Urgo Medical is proud to have participated in the first International Congress on EB (Epidermolysis Bullosa) in Cairo from April 25 to 28, the first ever in the Middle East and North Africa region.
An international Congress dedicated to EB
What is Epidermolysis Bullosa?
Epidermolysis bullosa is a rare, genetic skin disease, which affects around 500,000 people worldwide. Young patients are often called “butterfly children” because their skin seems as fragile as the wings of a butterfly. As there is no curative treatment currently, this painful and debilitating pathology requires specific daily treatment.
What is Debra International?
Debra is an association founded in the United Kingdom in 1978 by a group of parents whose children had EB. From these humble origins, DEBRA has grown significantly and is now international in scope.

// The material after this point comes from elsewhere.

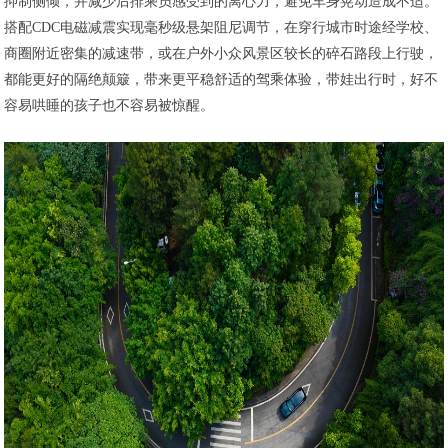
抑制侧倾，并减少后排乘员感受到的离心力，避免车身晃动造成不适。
搭配CDC电磁减震实现毫秒级悬架阻尼调节，在穿行城市时途经学校、
商圈附近密集的减速带，或在户外小众风景区较长的碎石路段上行驶，
都能更好的隔绝颠簸，带来更平稳舒适的驾乘体验，带娃出行时，好不
容易哄睡的孩子也不容易被惊醒。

Today, nearly 50 national DEBRA groups around the world work towards improving the lives of those living with EB in their respective countries.
What happened at this Congress?
Organized by Debra International, the Congress welcomed in Cairo over 300 participants from 40 countries, including EB patients and their families, healthcare professionals, researchers, students and Egyptian officials.
Urgo Medical commitment to EB
It was an opportunity for Urgo Medical to reiterate its commitment to Debra International, as well as the actions carried out within the framework of the Urgo Foundation. Over 400 participants attended Urgo’s presentations.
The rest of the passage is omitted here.